Monday, August 29, 2011

Children's Books: What's Hot Now: Robert McCloskey

Children's Books: What's Hot Now
These articles that had the largest increase in popularity over the last week // via fulltextrssfeed.com
Robert McCloskey
Aug 29th 2011, 10:02

Robert McCloskey, the author and illustrator of a number of award winning children's picture books, occupies an important position in our family. My husband's family is from Maine. All of the children in the widespread family must be introduced to Maine even before they visit. This introduction takes place through McCloskey's children's picture books Blueberries for Sal and One Morning in Maine. The former highlights a favorite pastime, picking blueberries, and the latter focuses on daily life in the area of Maine my husband, Dennis, is from. As a child, he summered in South Brooksville, the village in which McCloskey's Sal and her family shop. When children and grandchildren visit Maine, their Maine relatives and friends always make sure they go home with one or more children's picture books by Robert McCloskey that are set in Maine.

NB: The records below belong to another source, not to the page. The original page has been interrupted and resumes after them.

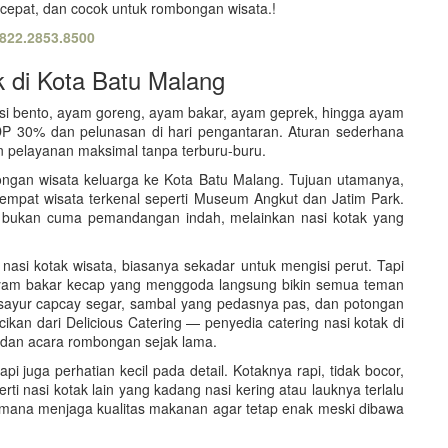
cepat, dan cocok untuk rombongan wisata.!
822.2853.8500
k di Kota Batu Malang
asi bento, ayam goreng, ayam bakar, ayam geprek, hingga ayam
DP 30% dan pelunasan di hari pengantaran. Aturan sederhana
 pelayanan maksimal tanpa terburu-buru.
ongan wisata keluarga ke Kota Batu Malang. Tujuan utamanya,
 tempat wisata terkenal seperti Museum Angkut dan Jatim Park.
tru bukan cuma pemandangan indah, melainkan nasi kotak yang
asi kotak wisata, biasanya sekadar untuk mengisi perut. Tapi
 ayam bakar kecap yang menggoda langsung bikin semua teman
a sayur capcay segar, sambal yang pedasnya pas, dan potongan
ikan dari Delicious Catering — penyedia catering nasi kotak di
dan acara rombongan sejak lama.
pi juga perhatian kecil pada detail. Kotaknya rapi, tidak bocor,
erti nasi kotak lain yang kadang nasi kering atau lauknya terlalu
aimana menjaga kualitas makanan agar tetap enak meski dibawa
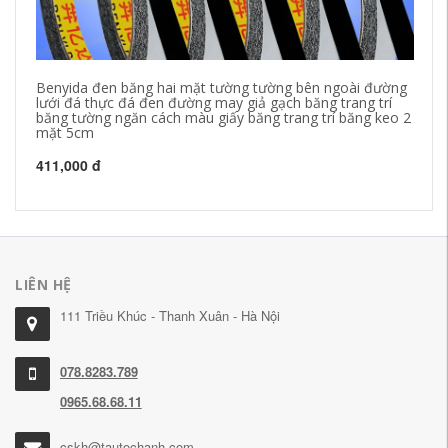
Benyida đen băng hai mặt tường tường bên ngoài đường
Mi
lưới đá thực đá đen đường may giả gạch băng trang trí
dí
băng tường ngăn cách màu giấy băng trang trí băng keo 2
vậ
mặt 5cm
34
411,000 đ
37
LIÊN HỆ
111 Triều Khúc - Thanh Xuân - Hà Nội
078.8283.789
0965.68.68.11
cskh@tautochanh.com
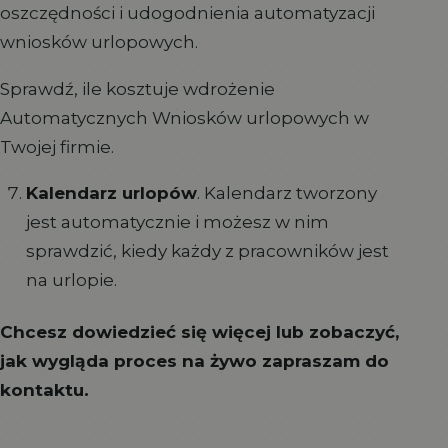
oszczędności i udogodnienia automatyzacji
wniosków urlopowych.
Sprawdź, ile kosztuje wdrożenie
Automatycznych Wniosków urlopowych w
Twojej firmie.
Kalendarz urlopów
. Kalendarz tworzony
jest automatycznie i możesz w nim
sprawdzić, kiedy każdy z pracowników jest
na urlopie.
Chcesz dowiedzieć się więcej lub zobaczyć,
jak wygląda proces na żywo zapraszam do
kontaktu.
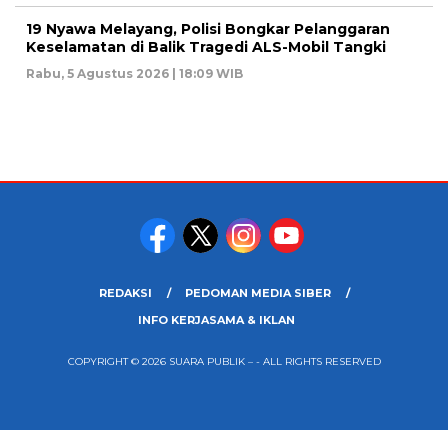
19 Nyawa Melayang, Polisi Bongkar Pelanggaran
Keselamatan di Balik Tragedi ALS-Mobil Tangki
Rabu, 5 Agustus 2026 | 18:09 WIB
REDAKSI
PEDOMAN MEDIA SIBER
INFO KERJASAMA & IKLAN
COPYRIGHT © 2026 SUARA PUBLIK – - ALL RIGHTS RESERVED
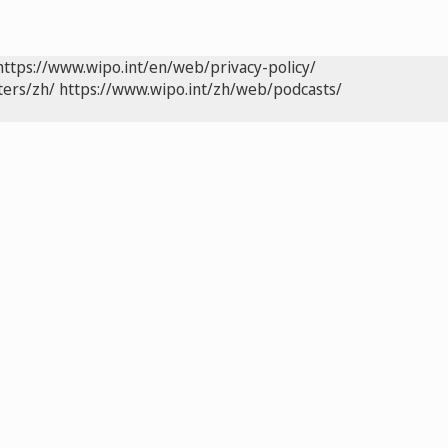
https://www.wipo.int/en/web/privacy-policy/
ters/zh/
https://www.wipo.int/zh/web/podcasts/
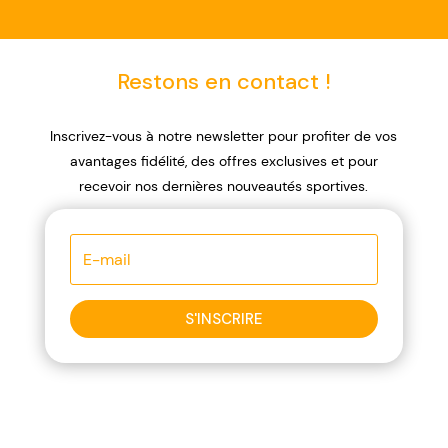
Restons en contact !
Inscrivez-vous à notre newsletter pour profiter de vos
avantages fidélité, des offres exclusives et pour
recevoir nos dernières nouveautés sportives.
S'INSCRIRE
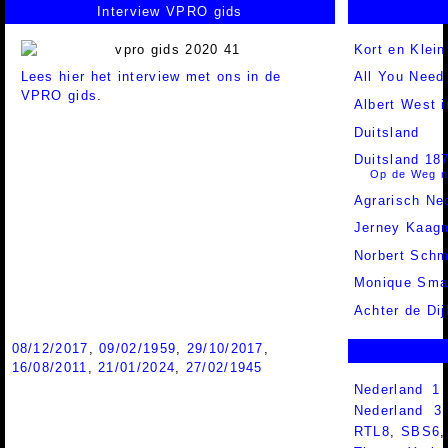
Interview VPRO gids
Kort en Klein
Lees hier het interview met ons in de
All You Need
VPRO gids.
Albert West i
Duitsland
Duitsland 18
Op de Weg n
Agrarisch Ne
Jerney Kaag
Norbert Schm
Monique Sma
Achter de Dij
08/12/2017
,
09/02/1959
,
29/10/2017
,
16/08/2011
,
21/01/2024
,
27/02/1945
Nederland 1
Nederland 
RTL8
,
SBS6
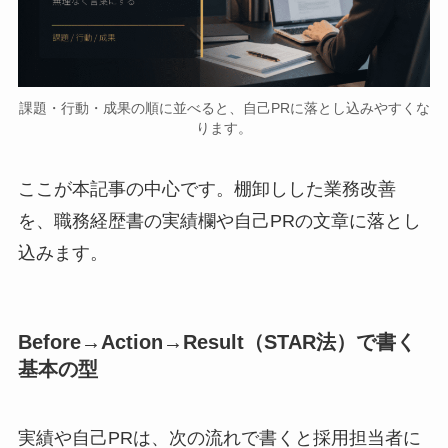
課題・行動・成果の順に並べると、自己PRに落とし込みやすくな
ります。
ここが本記事の中心です。棚卸しした業務改善
を、職務経歴書の実績欄や自己PRの文章に落とし
込みます。
Before→Action→Result（STAR法）で書く
基本の型
実績や自己PRは、次の流れで書くと採用担当者に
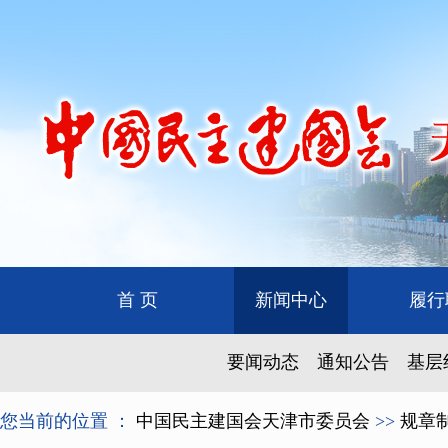
首 页
新闻中心
履行
要闻动态
通知公告
基层
您当前的位置 ：
中国民主建国会天津市委员会
>>
规章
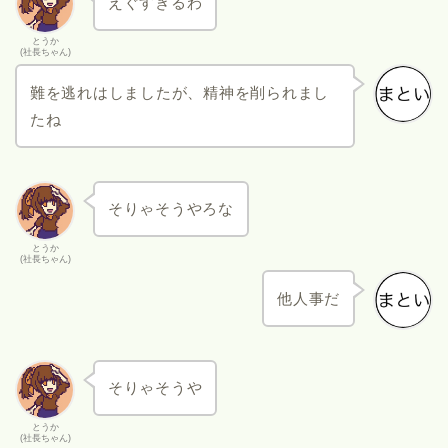
えぐすぎるわ
とうか
(社長ちゃん)
難を逃れはしましたが、精神を削られまし
たね
そりゃそうやろな
とうか
(社長ちゃん)
他人事だ
そりゃそうや
とうか
(社長ちゃん)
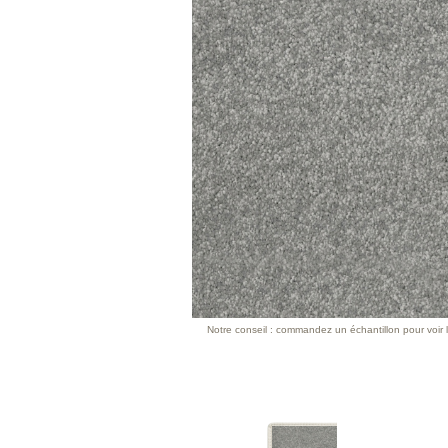
Notre conseil : commandez un échantillon pour voir l’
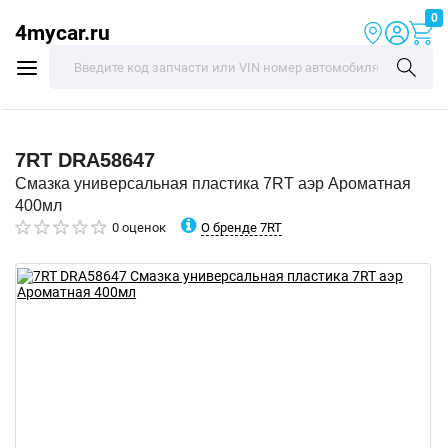
0
4mycar.ru
7RT
DRA58647
Смазка универсальная пластика 7RT аэр Ароматная
400мл
О бренде 7RT
0 оценок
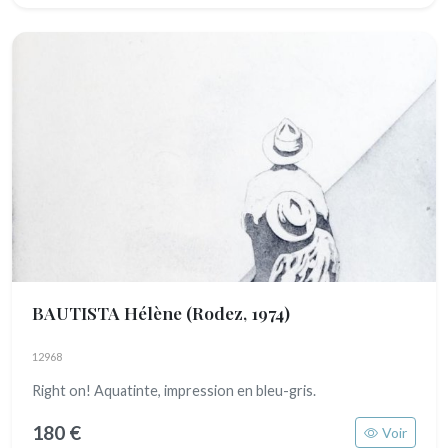
BAUTISTA Hélène
(Rodez, 1974)
12968
Right on! Aquatinte, impression en bleu-gris.
180 €
Voir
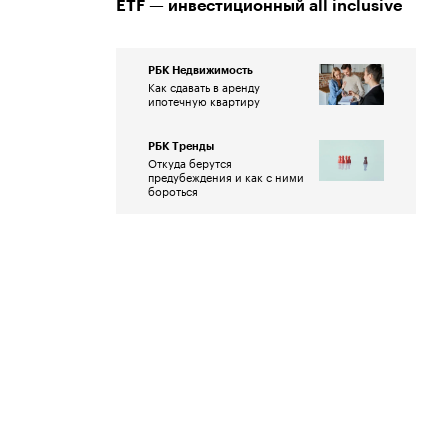
ETF — инвестиционный all inclusive
РБК Недвижимость
Как сдавать в аренду
ипотечную квартиру
РБК Тренды
Откуда берутся
предубеждения и как с ними
бороться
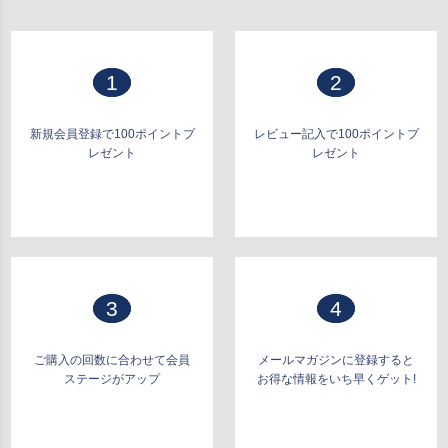
へ
1
2
新規会員登録で100ポイントプ
レビュー記入で100ポイントプ
レゼント
レゼント
3
4
ご購入の回数に合わせて会員
メールマガジンに登録すると
ステージがアップ
お得な情報をいち早くゲット!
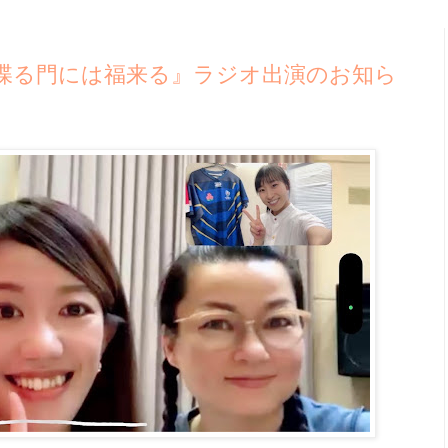
喋る門には福来る』ラジオ出演のお知ら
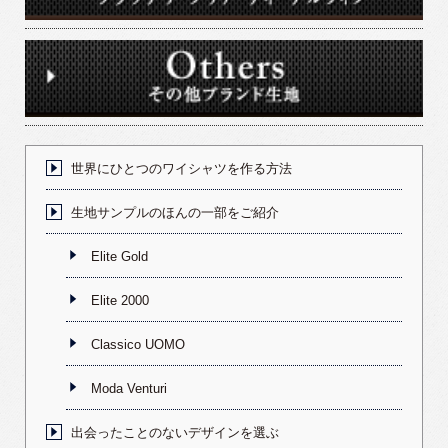
世界にひとつのワイシャツを作る方法
生地サンプルのほんの一部をご紹介
Elite Gold
Elite 2000
Classico UOMO
Moda Venturi
出会ったことのないデザインを選ぶ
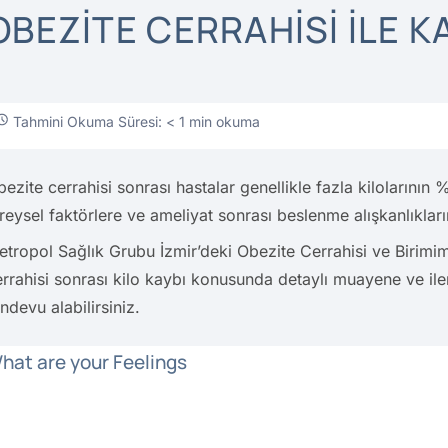
OBEZITE CERRAHISI ILE KA
Tahmini Okuma Süresi: < 1 min okuma
ezite cerrahisi sonrası hastalar genellikle fazla kilolarının
reysel faktörlere ve ameliyat sonrası beslenme alışkanlıkları
etropol Sağlık Grubu İzmir’deki Obezite Cerrahisi ve Birimimi
errahisi sonrası kilo kaybı konusunda detaylı muayene ve il
ndevu alabilirsiniz.
hat are your Feelings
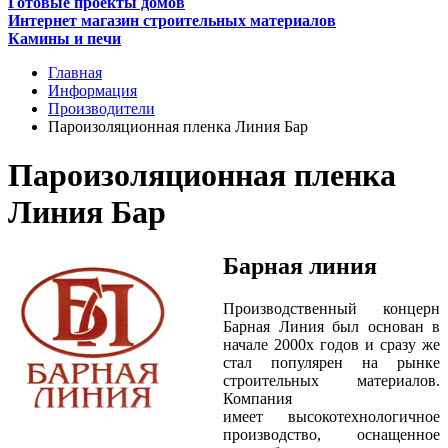
Готовые проекты домов
Интернет магазин строительных материалов
Камины и печи
Главная
Информация
Производители
Пароизоляционная пленка Линия Бар
Пароизоляционная пленка
Линия Бар
Барная линия
Производственный концерн
Барная Линия был основан в
начале 2000х годов и сразу же
стал популярен на рынке
строительных материалов.
Компания
имеет высокотехнологичное
производство, оснащенное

However, you don't have to be from Maine to enjoy McCloskey's Caldecott award winning Maine children's picture books. The captivating illustrations and stories are reason enough. McCloskey was able to capture the spirit of Maine because he and his family settled there after World War II. As a boy in Ohio, he was interested in music and inventing until high school when he decided on the artist's life. McCloskey won a scholarship to the Vesper George Art School in Boston and then went on to the National Academy of Design in New York.

After making little headway as an artist, he began drawing and painting everyday life. His first book, Lentil, was followed by Make Way for Ducklings, which was awarded a Caldecott Medal in 1941 and has become a classic. Robert McCloskey once said, "It is just sort of an accident that I write books. I really think up stories in pictures and just fill in between the pictures with a sentence or a paragraph or a few pages of words." After moving to an island home in Maine, he wrote three books set in Maine that received Caldecott honors within a nine year period. Robert McCloskey died in 2003.

Blueberries for Sal

In 1949, this charming book was designated a Caldecott Honor Book. The two human characters in the story, little Sal and her mother, are said to be based on Robert McCloskey's wife, Margaret, and daughter, Sarah. When Sal and her mother climb Blueberry Hill to pick blueberries another mother and "child," a bear and her cub, are climbing up the other side of the hill to pick blueberries. The story of how "Little Bear and Little Sal's mother and Little Sal and Little Bear's mother were all mixed up with each other among the blueberries on Blueberry Hill" contains the perfect blend of humor and suspense for young children. McCloskey's black and white illustrations are full of movement and life.

One Morning in Maine

In this 1953 Caldecott Honor Book, Sal is several years older and about to lose her first tooth. Everything Sal does that day, from clamming with her father to going by boat to Buck's Harbor for supplies, is affected by her tooth. When Sal's tooth falls out and is lost, she consoles herself by wishing on a gull's feather in place of her lost tooth. By the time Sal, her father, and sister Jane, arrive in Buck's Harbor, Sal is eager to tell everyone that her tooth is out. This book provides a very interesting look at daily life for a family living on an island in Maine. Once again, McCloskey's black and white illustrations create a mood of activity and anticipation.

Time of Wonder

This book, the Caldecott Medal winner in 1958, is also set in Maine, but it is a decidedly different type of book. Time of Wonder was McCloskey's first picture book in full color. Beautiful watercolors of life on the islands in Penobscot Bay illustrate each page. Sunny weather, foggy weather, rainy weather, and a hurricane are all part of life on the islands. So, too, are boating, castle building, nature walks, and playing. The writing is lyrical and speaks very personally to the reader/listener, beginning with "Out on the islands that poke their rocky shore above the waters of Penobscot Bay, you can watch the time of the world go by, from minute to minute, hour to hour, from day to day, season to season." This is a wonderful book, one to be cherished and read, and read again by both children and adults.

All of these books should be available at your public library. The publisher of Blueberries for Sal, One Morning in Maine, and Time of Wonder is Puffin, an imprint of Penguin Group (USA) Inc.